Partita cruciale, in casa.
"Il ritmo del 2026 è tragico. Nelle ultime tre partite in casa abbiamo fatto un punto, ma domani è l'ultima partita della stagione. C'è l'obiettivo lì, è un po' più vicino, bisogna cercare di prenderlo. Affronteremo il Cagliari domani con grande rispetto; Pisacane ha fatto un ottimo lavoro, sono salvi in anticipo e sono contento perché io sono molto affezionato a Cagliari. A noi tocca fare una partita seria".

Bollettino medico.
"Stanno tutti bene, abbiamo tutti a disposizione. Domani ci sarà bisogno di tutti, anche chi verrà in panchina. Può darsi che la partita si decida negli ultimi 30 minuti. Il Cagliari ha spesso preso gol negli ultimi minuti, quindi bisogna essere seri fino alla fine".

L'obiettivo di domani può cambiare il suo futuro?
"Il futuro è domani. Domani dobbiamo vincere per i tifosi, ci sono sempre stati e vanno ringraziati; ci sono stati sempre vicino. Saranno 100 minuti non facili, ma dobbiamo avere molta serenità e molta tranquillità".

Rabiot ha detto ai compagni di non ascoltare ciò che viene detto fuori da Milanello...
"Domani noi corriamo solo un pericolo: l'atteggiamento superficiale. Prima di Genova, abbiamo passato una settimana di tensione, mentre domani l'errore da non commettere è affrontare la gara con meno attenzione. Atteggiamento fondamentale: bisogna fare le stesse cose che abbiamo fatto a Genova, sapendo che giochiamo in casa. Tutti parlano, fanno, discutono, ma noi dobbiamo restare concentrati sull'obiettivo finale. Anzi, le critiche vanno portate dalla stessa parte rendendole stimolo per cercare di far meglio".

La presenza della proprietà incide sul suo futuro?
"Le dico una cosa: chi deve fare da traino a tutto è sempre la società. Una società forte sicuramente riesce a far lavorare meglio chi sta sotto ed è più facile fare risultati. I risultati, in gran parte, dipendono dalla società. La proprietà è stata sempre vicina alla squadra, nell'ultimo periodo lo è stata ancora di più e siamo molto contenti".

Domani l'undici di Genova?
"Domani mattina deciderò. L'importante è avere tutti a disposizione".

Genesi del ritiro bis.
"Sono stati i giocatori che hanno chiesto di rimanere venerdì dopo l'allenamento, alla fine qui si sta molto bene. C'è tempo per lavorare e riposarsi. È stato un loro atto di responsabilità".

Ha sentito le parole di Modric?
"Le sue parole mi hanno fatto piacere, soprattutto perché le ha dette lui. Luka è un esempio importante per tutti quelli che lavorano con lui".

Con Galliani si sentirebbe più sicuro?
"Queste sono dinamiche societarie. Io devo pensare a fare l'allenatore che non è facile. Per le dinamiche societarie c'è la proprietà che deve pensare a fare quello che è il meglio per il Milan".

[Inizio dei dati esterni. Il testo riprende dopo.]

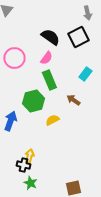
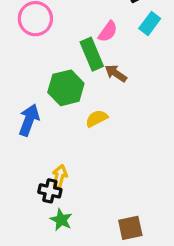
pink semicircle: (46, 58) -> (108, 32), moved
cyan rectangle: (85, 74) -> (150, 23), moved
brown arrow: (73, 100) -> (116, 73), moved

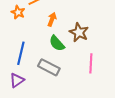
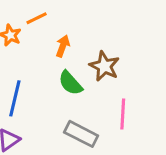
gray rectangle: (49, 67) -> (81, 134), moved

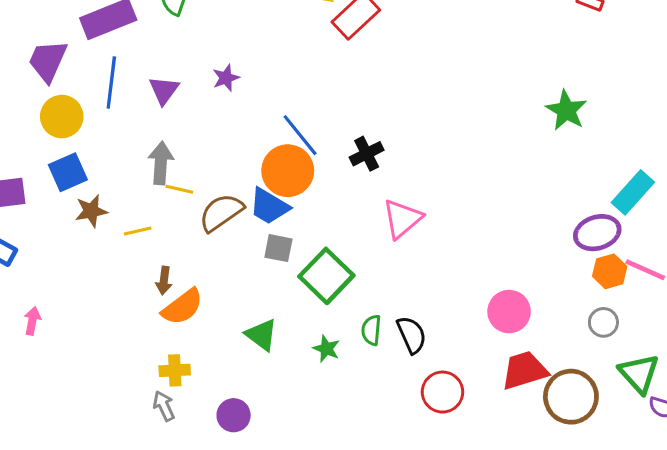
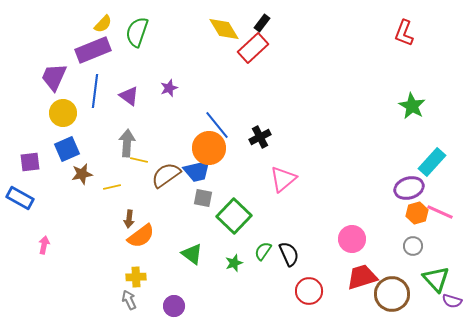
purple triangle: (164, 90) -> (129, 96), turned -30
green star: (566, 110) -> (412, 106), moved
blue trapezoid: (269, 206) -> (197, 171), turned -44
green semicircle: (371, 330) -> (263, 251), turned 30
green star: (326, 349) -> (234, 263), turned 30

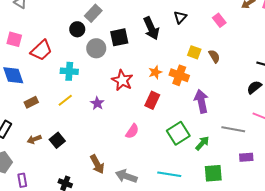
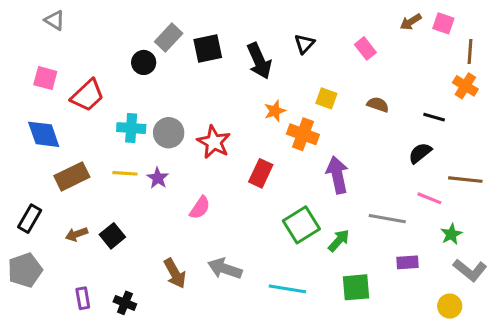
black square: (119, 37) -> (208, 48), moved
gray circle: (96, 48) -> (169, 133), moved
brown semicircle: (214, 56) -> (378, 105), moved, turned -40
orange star: (155, 72) -> (275, 111), moved
yellow line: (65, 100) -> (125, 173), turned 42
brown rectangle: (31, 102) -> (72, 176), size x1.5
purple star: (97, 103) -> (158, 178), moved
pink semicircle: (132, 131) -> (200, 208), moved
gray arrow: (126, 176) -> (225, 269), moved
purple rectangle: (22, 180) -> (83, 298), moved

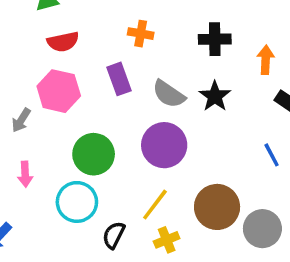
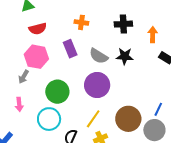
black star: (215, 96) -> (125, 56), turned -30
gray arrow: (21, 120) -> (24, 77), moved
blue line: (272, 155) -> (158, 109), moved, turned 56

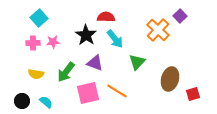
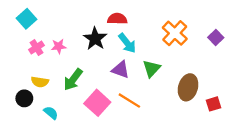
purple square: (180, 16) -> (216, 38), moved
cyan square: (39, 18) -> (27, 19), moved
pink cross: (33, 43) -> (36, 48), turned -32
purple triangle: (95, 63) -> (121, 70), moved
pink square: (88, 93) -> (97, 103), turned -35
black circle: (22, 101) -> (24, 98), moved

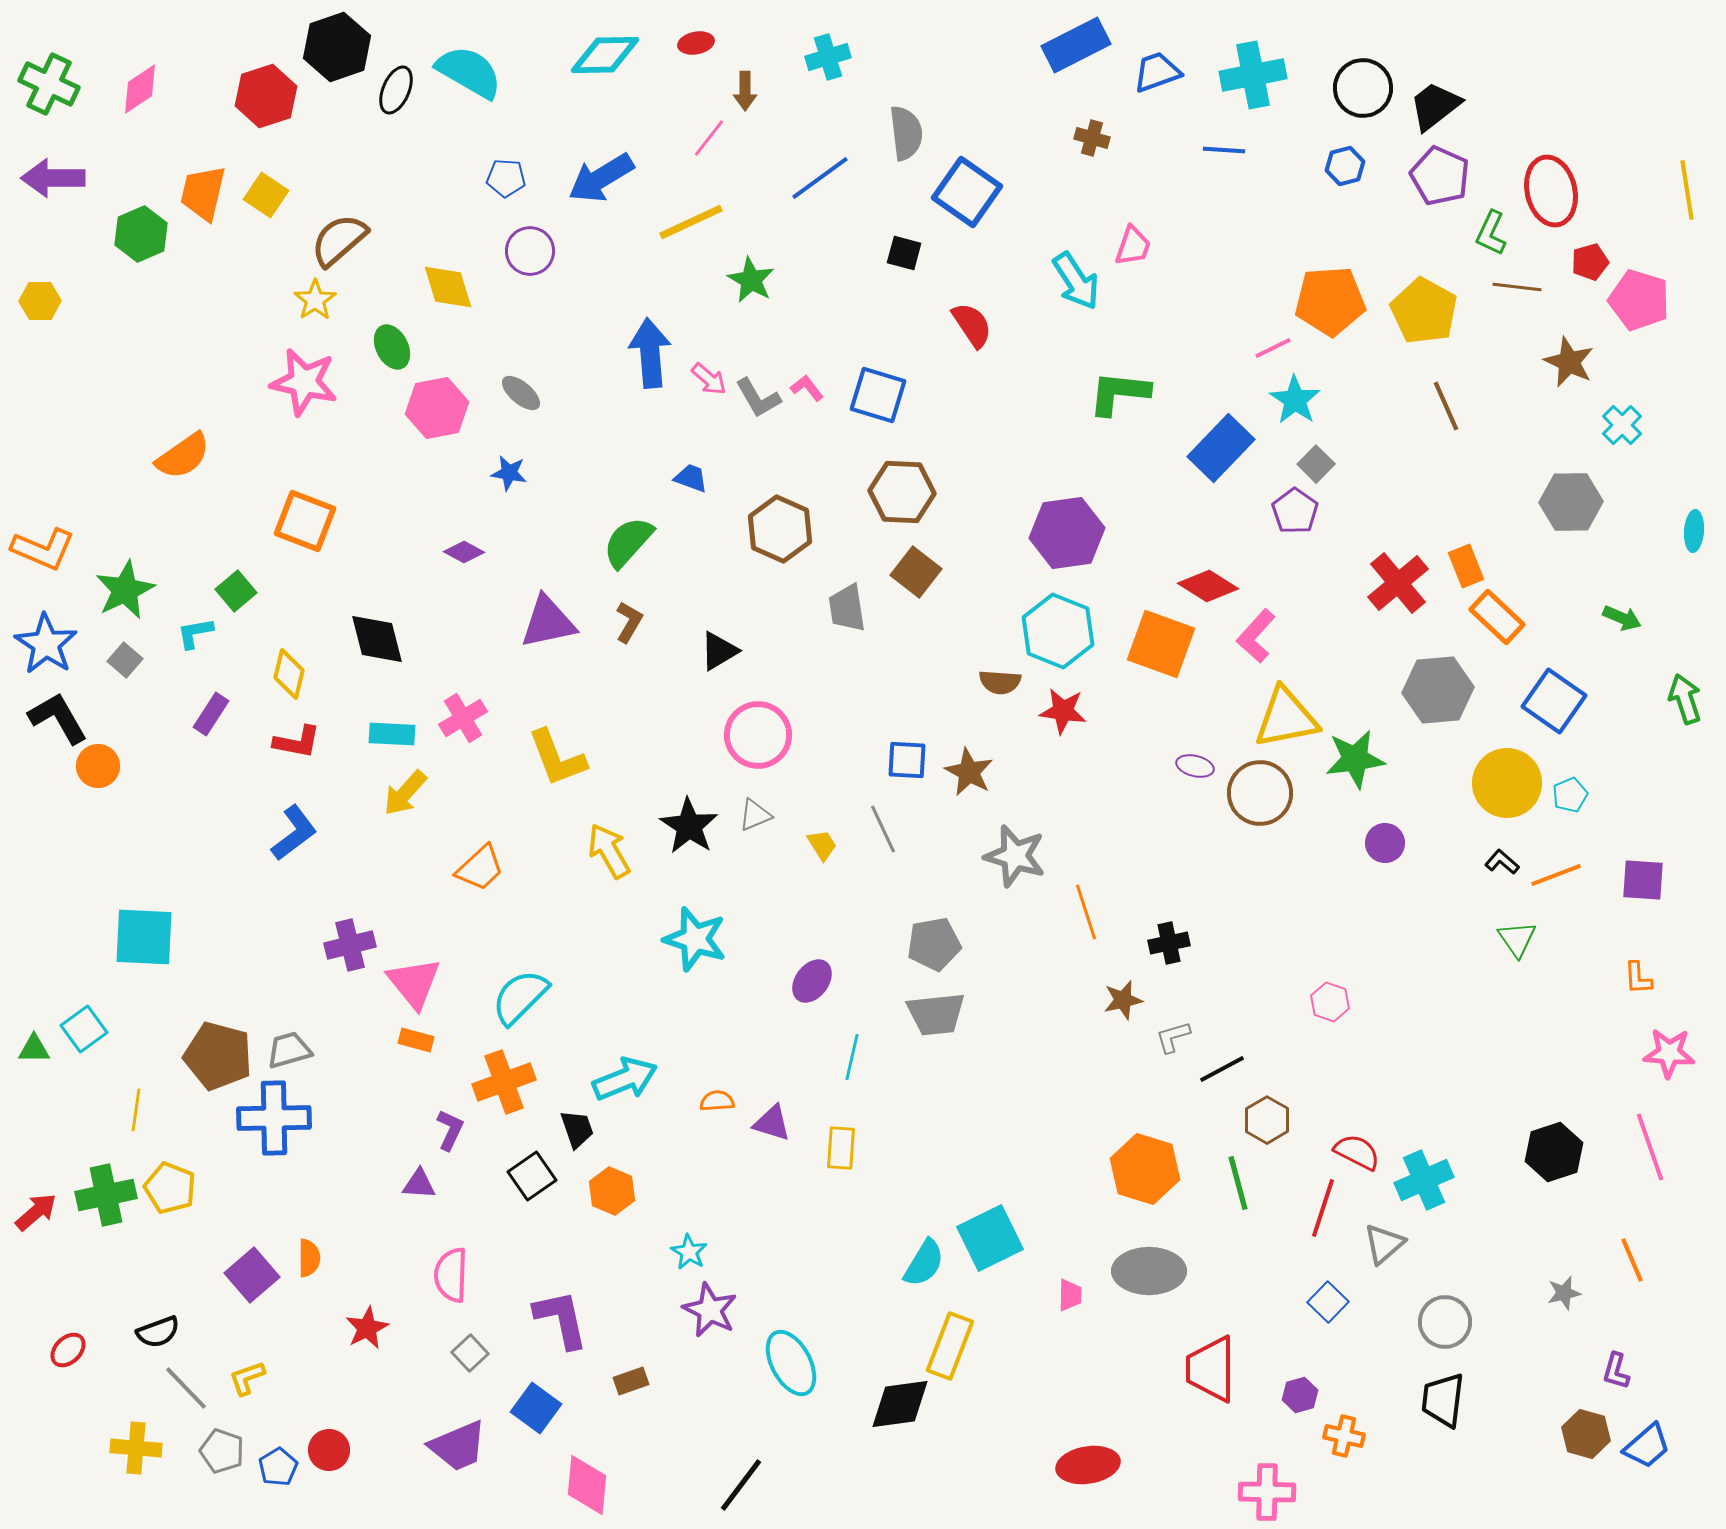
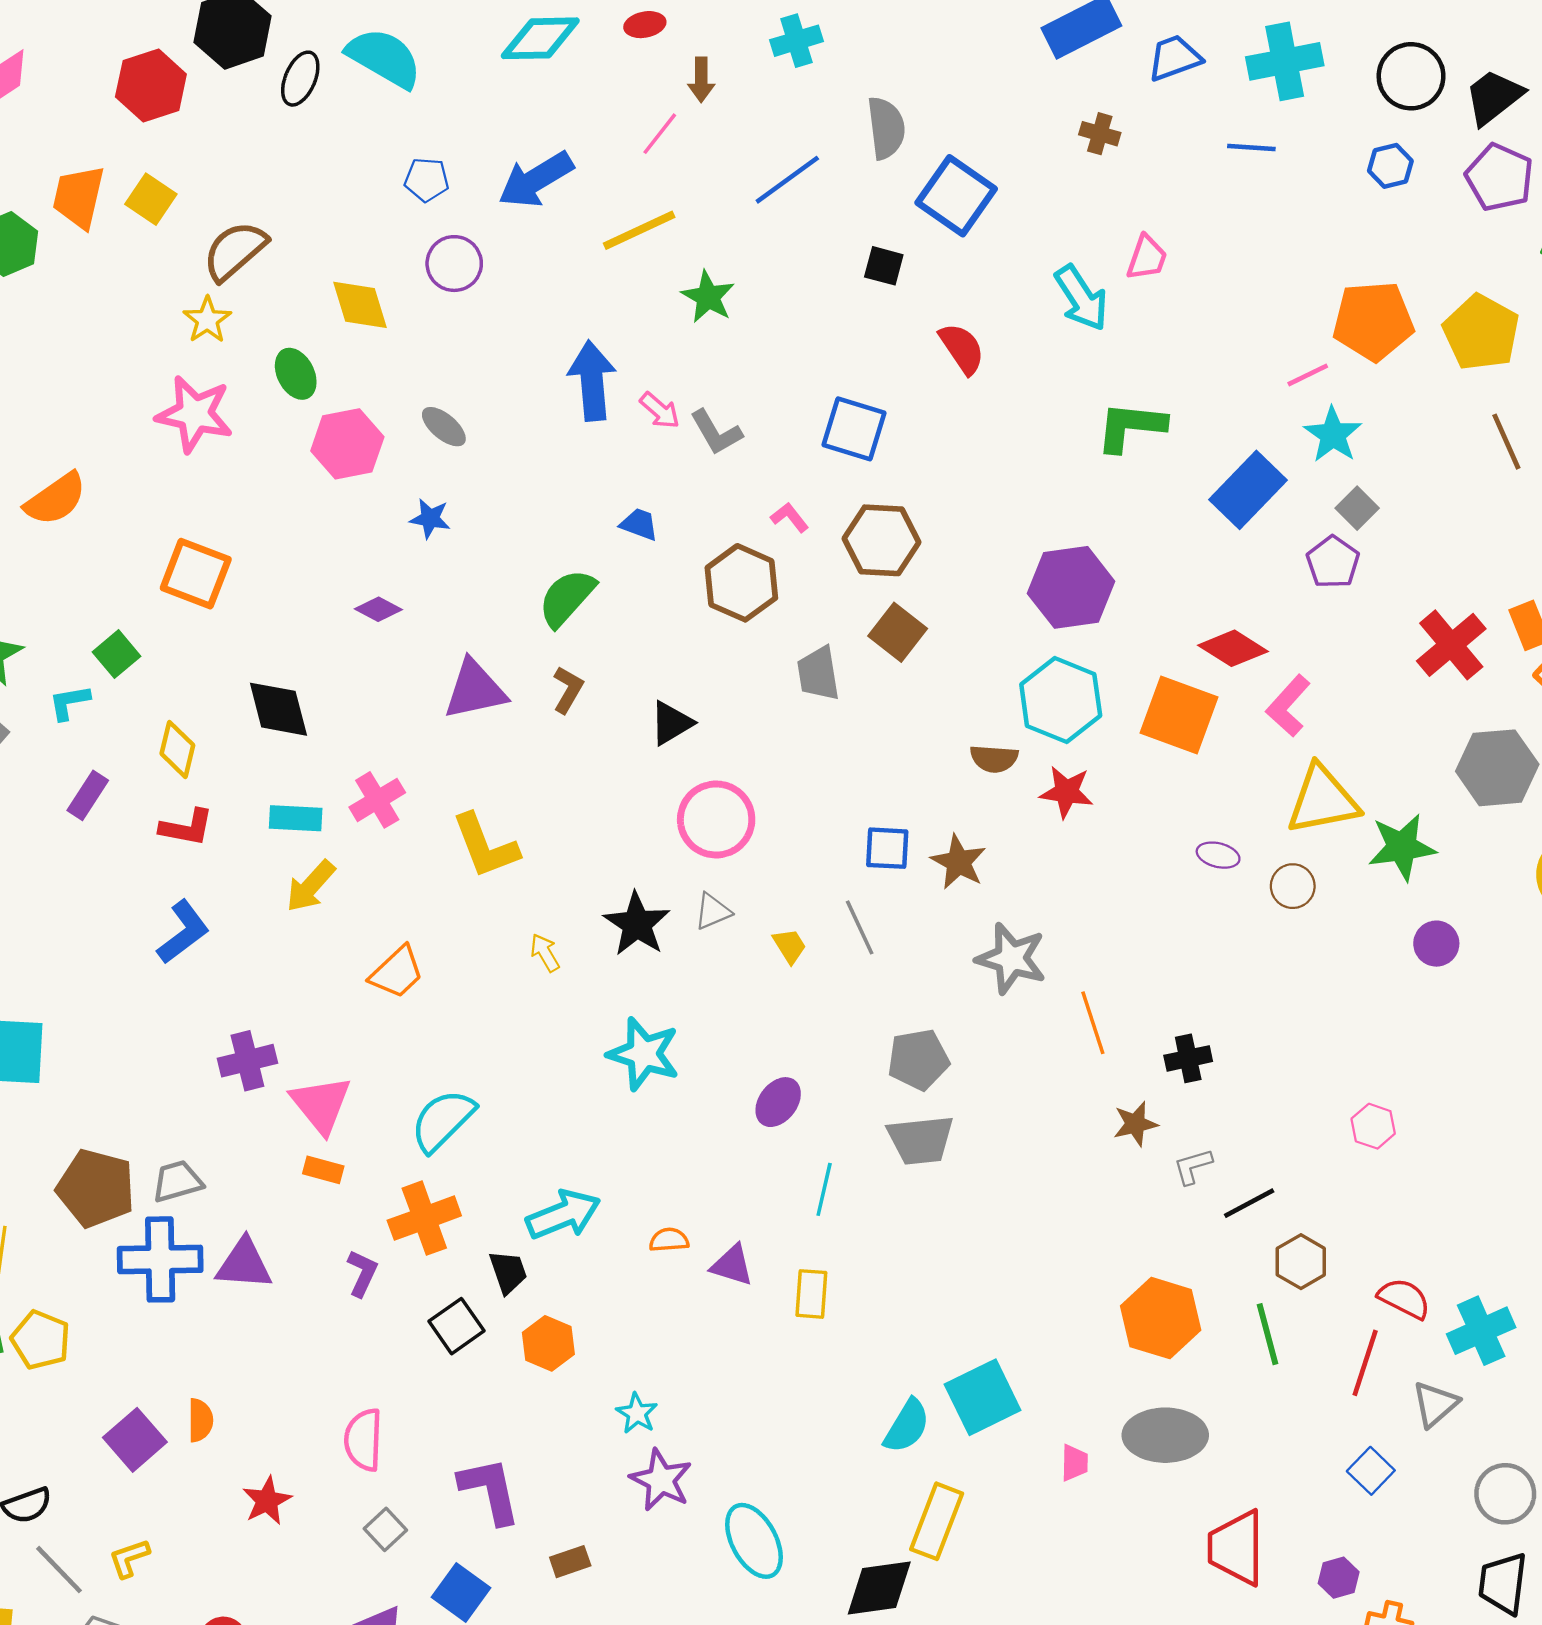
pink L-shape: (807, 388) -> (790, 517), moved
brown circle: (1260, 793) -> (1293, 886), size x0.6
yellow arrow: (609, 851) -> (545, 953), size x0.6
purple triangle: (419, 1184) -> (244, 1264), moved, size x1.5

Prandelli dice che stai facendo un miracolo...
"Se dovessimo arrivare in Champions, il merito è dei ragazzi. Avremo la posizione che meriteremo".

Ha chiesto di tenere Tare?
"Sulle dinamiche societarie non ci metto bocca, io faccio l'allenatore. Parlare di Tare, Marco, e chiunque altro non serve a niente a un giorno dalla partita. Domani sera è la cosa più importante per tutti".

Nkunku certezza. Come è stata la settimana di Leao?
"C'è anche Pulisic eh... I quattro davanti stanno tutti bene".